In a recent presentation I told the audience that they had quit printing newspapers in Detroit during the week.  The audience said they weren't surprised, and didn't much care.  The other day I asked a room full of college students when the last time was they looked at a newspaper (not read, just looked) – and not a single person could remember the last time.  In Houston I asked two groups for the headline of the day that morning – not a single person had looked at the newspaper, and none in the group subscribed to a newspaper.  Even my wife, who used to demand a Wednesday newspaper so she could receive the grocery ads, asked me why we bother to subscribe any more because she now gets the ads in the mail.  This wholly unscientific representation was pretty clear.  People simply don't care much about newspapers any more

So, if you had $100 bucks to invest, and you had the following options, would you invest it in

  1. A professional baseball team (like the Boston Red Sox or Chicago Cubs)?
  2. A manhattan skyscraper?
  3. A newspaper?

That is exactly the question which is facing the New York Times Company (see chart here), and their decision is to invest in a newspaper.  In fact, they are selling their interest in the Boston Red Sox and 19 floors in their Manhattan headquarters so they can prop up the newspaper business which saw ad revenue declines of greater than 16% – and classified ad declines of a whopping 29% (read article here). (Classified ads are for cars, lawn mowers, and jobs – you know, the things you now go to find on Craigslist.com, ebay.com, vehix.com and Monster.com and aren't likely to ever spend money on with a newspaper.)

The value of New York Times Company has dropped 90% in the last 5 years – from $50 to $5.  The decline in advertising is not a new phenomenon, nor is it related to the financial crisis.  People simply quit reading newspapers several years ago, and that trend has continued.  Simultaneously, competition for ads grew tremendously – such as the classified ads described above.  Corporate advertisers discovered they could reach a lot more readers a lot cheaper if they put ads on the internet using services from Google and Yahoo!  There was no surprise in the demise of the newspaper business. 

At NYT, the smart thing to do would be to sell, or maybe close, the newspaper and maximize the value of investments in About.com and other web projects (which today are only 12% of revenue) as well as Boston Sports (owner of the Red Sox) and hang on to that Manhattan property until real estate turns around in 5 years (more or less).  Why sell the most valuable things you own, and put the money into a product that has seen double-digit demand and revenue declines for several years?

Of course, Tribune Company isn't showing any greater business intelligence.  Management borrowed far, far more than the newspaper is worth 2 years ago through an employee stock ownership plan (can you understand "good-bye pension"?).  So last week they sold the Chicago Cubs.  For $900million. Tribune bought the Cubs, including Wrigley Field, 28 years ago for $20million.   That's a 14.5% annualized rate of return for 28 consecutive years. Not even Peter Lynch, the famed mutual fund manager, can claim that kind of record!

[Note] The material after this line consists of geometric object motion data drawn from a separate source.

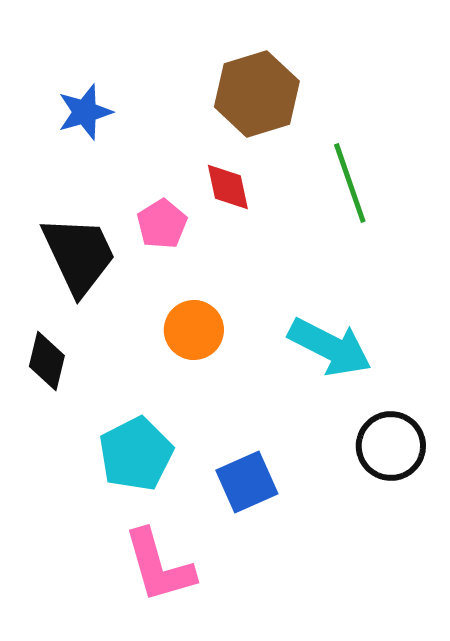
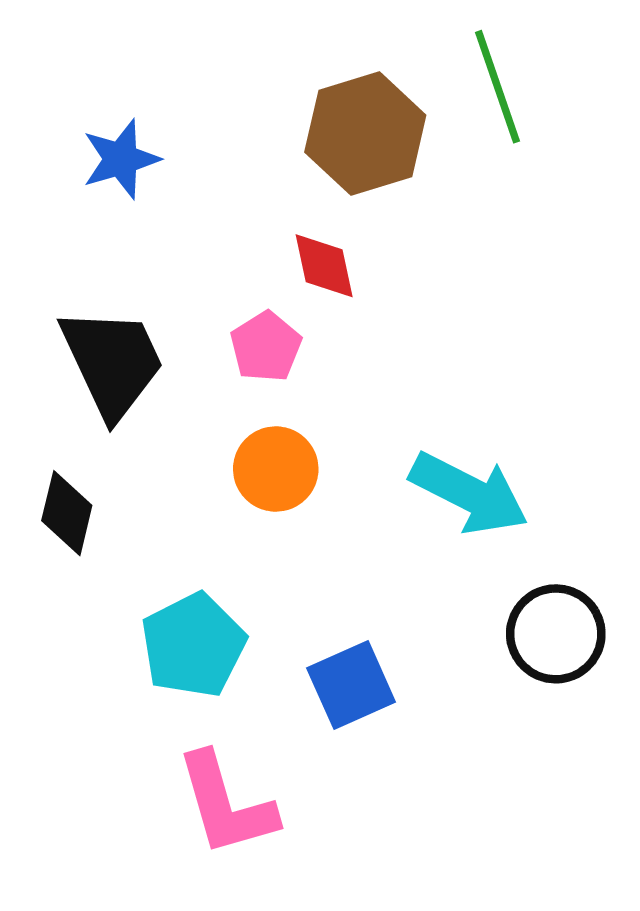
green line: (350, 183) -> (497, 87), moved
pink pentagon: (162, 224) -> (266, 347), moved

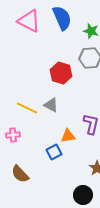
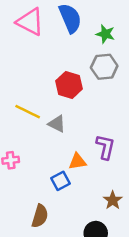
yellow line: (27, 108) -> (28, 112), moved
brown semicircle: (20, 174) -> (40, 216), moved, turned -120

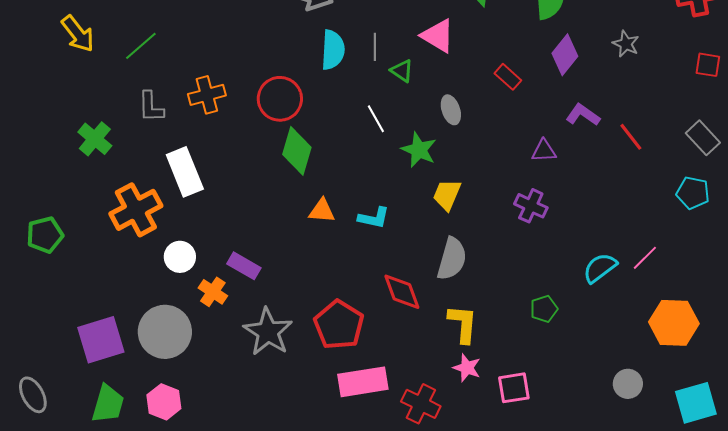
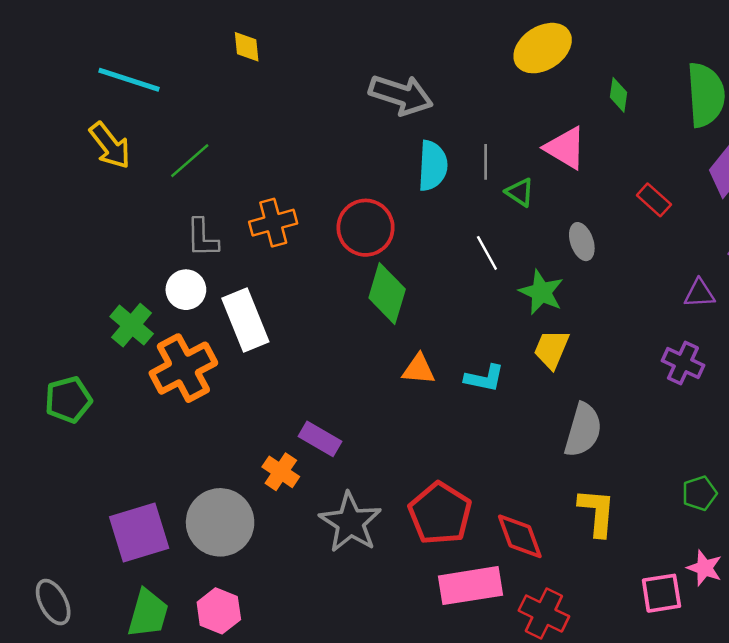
green cross: (95, 139) -> (132, 325), moved
yellow trapezoid: (447, 195) -> (551, 349), moved
white circle: (180, 257) -> (186, 290), moved
red diamond: (402, 292) -> (520, 536), moved
pink star: (467, 368) -> (704, 568), moved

Through adroit management and good marketing, they modernized the Wrigley Field assets and the Cubs team – and without ever winning the World Series drove the value straight up.  As fast as people quit reading the Chicago Tribune newspaper they went to Cubs games.  Who cares if the team doesn't win, there's always next year.   And unlike newspapers, there aren't going to be any more professional baseball teams in Chicago (there are already two for those who don't know - Chicago's White Sox won the World Series in 2005).  And they aren't building any additional arenas in downtown Chicago to compete with Wrigley Field.  Here's a business with monopoly-like characteristics and unlimited value creation potential.  But management sold it in order to pay off the debt they took on to take the newspaper private.  

Defending the original business gets Locked-in at companies.  Long after its value has declined, uneconomic decisions are made to try keeping it alive.  Smart competitors don't sell good assets to invest in bad businesses.  They follow the capitalistic system and direct investments where their value can grow.  The New York Times may be a good newspaper – but who cares if people would rather get their news from TV and the internet – and they don't read newspapers "for fun?"  When people don't read, and advertisers can get better return from media vehicles that don't have the printing and distribution costs of newspapers, what difference does it make if the outdated product is "good?" If you think the New York Times Company is cheap at $5.00 a share, you'll think it's really cheap in bankruptcy court.  Just ask the employee shareholders at Tribune Company.